## Task instructions
Which lines of the data contain the string "FILM"? Show each of them.

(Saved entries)
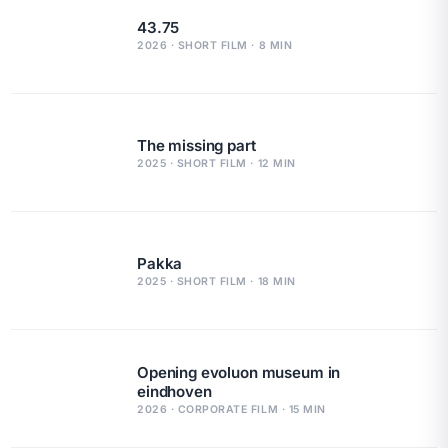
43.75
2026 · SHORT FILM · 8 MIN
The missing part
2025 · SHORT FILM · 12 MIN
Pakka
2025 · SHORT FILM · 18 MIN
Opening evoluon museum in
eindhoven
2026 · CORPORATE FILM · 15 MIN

## Reply to the task
2026 · SHORT FILM · 8 MIN
2025 · SHORT FILM · 12 MIN
2025 · SHORT FILM · 18 MIN
2026 · CORPORATE FILM · 15 MIN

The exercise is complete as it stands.